Steal this book.
You know you want to. After all, no right-minded person wants to give money to serial confabulator Stephen Glass, formerly employed by The New Republic. No one wants to repay him for this second act, this memoir
wrapped in a novel wrapped in a film deal, this apology shaped suspiciously like a grenade. Even writing this review continues the terrible cycle, and don’t I know it. (You can borrow my free copy, if you want.)
But you want to read it. Or at least, I did. I’ve always been a fan of queasy reality performances: half truth, half manipulation. I loved Dave Eggers’s anti-memoir, studded as it was with pre-emptive self-criticism. I’m a fan of Philip Roth, whatever his crimes against Claire Bloom. I’ve got no objection to reading books by people who’ve acted like jerks; if I did, it would massively cut down my reading list. And I’ve never met Stephen Glass, never edited him; he never weaseled into my good graces, or played on my narcissism.

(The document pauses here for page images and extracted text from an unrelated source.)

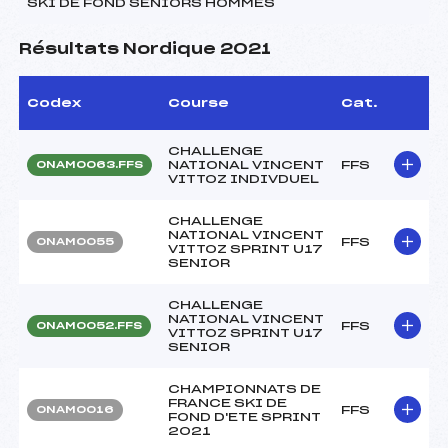
SKI DE FOND SENIORS HOMMES
Résultats Nordique 2021
Codex
Course
Cat.
CHALLENGE
NATIONAL VINCENT
FFS
ONAM0063.FFS
VITTOZ INDIVDUEL
CHALLENGE
NATIONAL VINCENT
FFS
ONAM0055
VITTOZ SPRINT U17
SENIOR
CHALLENGE
NATIONAL VINCENT
FFS
ONAM0052.FFS
VITTOZ SPRINT U17
SENIOR
CHAMPIONNATS DE
FRANCE SKI DE
FFS
ONAM0016
FOND D'ETE SPRINT
2021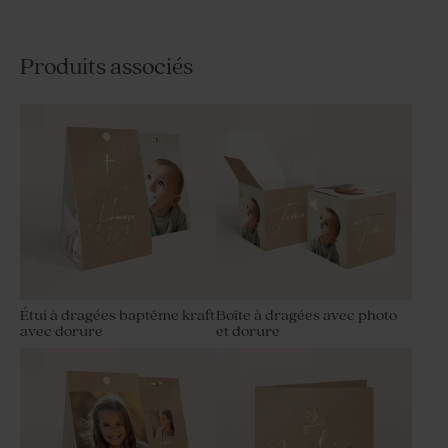
Produits associés
Étui à dragées baptême kraft
Boîte à dragées avec photo
avec dorure
et dorure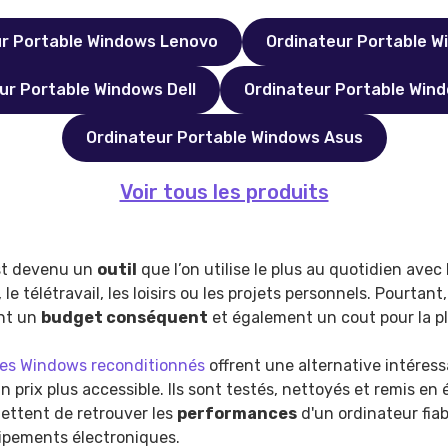
ur Portable Windows Lenovo
Ordinateur Portable W
ur Portable Windows Dell
Ordinateur Portable Win
Ordinateur Portable Windows Asus
Voir tous les produits
est devenu un
outil
que l’on utilise le plus au quotidien avec
s, le télétravail, les loisirs ou les projets personnels. Pourta
nt un
budget conséquent
et également un cout pour la p
les Windows reconditionnés
offrent une alternative intéress
 prix plus accessible. Ils sont testés, nettoyés et remis en 
mettent de retrouver les
performances
d'un ordinateur fia
uipements électroniques.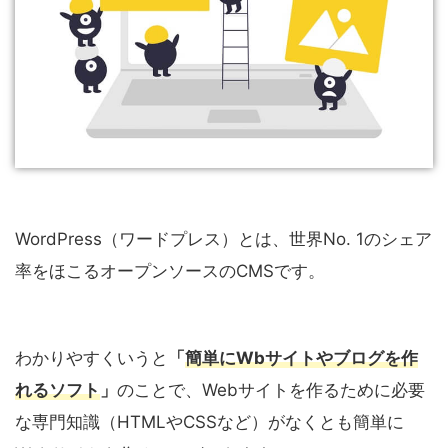
WordPress（ワードプレス）とは、世界No. 1のシェア
率をほこるオープンソースのCMSです。
わかりやすくいうと
「
簡単にWbサイトやブログを作
れるソフト
」
のことで、Webサイトを作るために必要
な専門知識（HTMLやCSSなど）がなくとも簡単に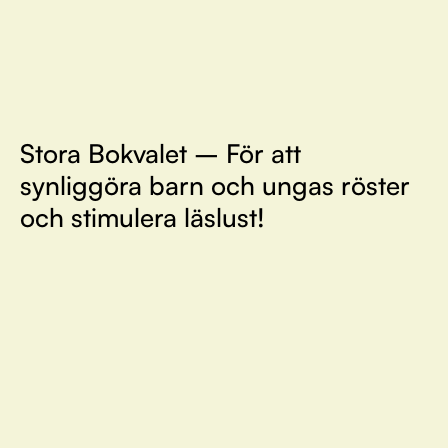
Stora Bokvalet – För att
synliggöra barn och ungas röster
och stimulera läslust!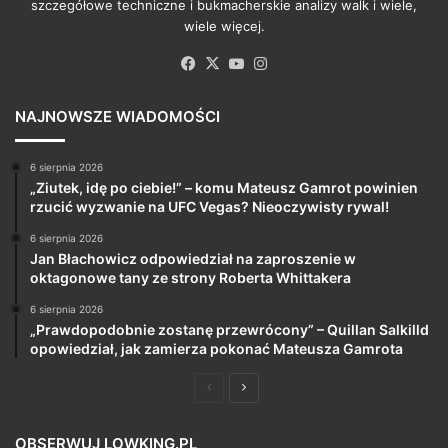
szczegółowe techniczne i bukmacherskie analizy walk i wiele,
wiele więcej.
Facebook
X
YouTube
Instagram
NAJNOWSZE WIADOMOŚCI
6 sierpnia 2026
„Ziutek, idę po ciebie!” – komu Mateusz Gamrot powinien
rzucić wyzwanie na UFC Vegas? Nieoczywisty rywal!
6 sierpnia 2026
Jan Błachowicz odpowiedział na zaproszenie w
oktagonowe tany ze strony Roberta Whittakera
6 sierpnia 2026
„Prawdopodobnie zostanę przewrócony” – Quillan Salkilld
opowiedział, jak zamierza pokonać Mateusza Gamrota
Poprzednia
Następna
strona
strona
OBSERWUJ LOWKING.PL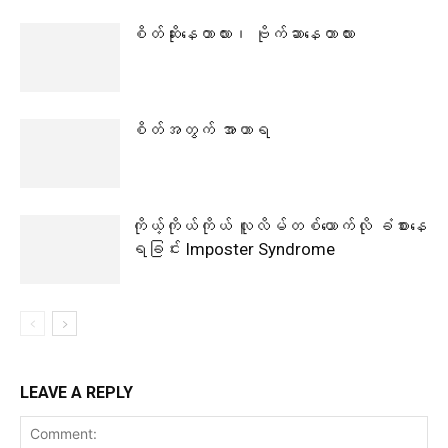
စိတ်ဆိုးနေတာလား၊ ဗိုက်ဆာနေတာလား
စိတ်အတွက် အာဟာရ
ကိုယ့်ကိုယ်ကိုယ် လူလိမ်တစ်ယောက်လို ခံစားနေ
ရခြင်း Imposter Syndrome
LEAVE A REPLY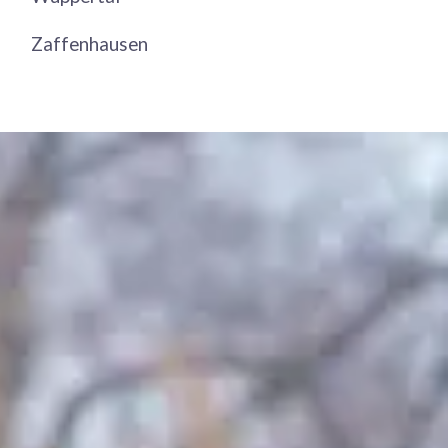
Zaffenhausen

And of course, Glass couldn’t have timed the book’s release any better: It arrives on shelves just as Jayson Blair, formerly of the New York Times, goes down in flames, igniting that paper’s editorial hierarchy like kindling stuffed under the logs. But distinctions must be made: If the Jayson Blair story is news, his failings aren’t (to my mind) journalism’s failings. For all the handwringing, no profession is free of cheats and con men. Lies aren’t new; neither is schmoozing and/or drug abuse. And whatever the institutional errors that helped shove Blair up the greasy pole, he is, from all accounts, a chaotic schmuck, not a symbolic antihero.
Not so Stephen Glass. Stephen Glass I’ve always found creepy in a meaningful way–the bogyman in the journalist’s closet. There’s a Gothic quality to Glass’s transgressions: a primal violation of the writer/editor relationship. After all, he wasn’t a sloppy reporter. He was too neat, thrilling his editors with cynical inventions like the First Church of George Herbert Walker Christ. He carefully covered his tracks with fake fact-checking materials. Hell, he was so trusted his boss had him reorganize The New Republic‘s fact-checking department. In perhaps his ickiest takedown, he wrote a fraudulent profile smearing Clinton crony Vernon Jordan as a lecher. But if Blair’s fellow reporters universally describe his sharp elbows, Glass seems to have had no elbows whatsoever. He cuddled up to his colleagues, begging for approval–he was obsequious, smart, slippery. He always struck me as a real character, which is why I was secretly delighted (which is to say, appalled) that he had written a sort-of autobiography, with a central character named Stephen Glass. I wanted to know what he was thinking.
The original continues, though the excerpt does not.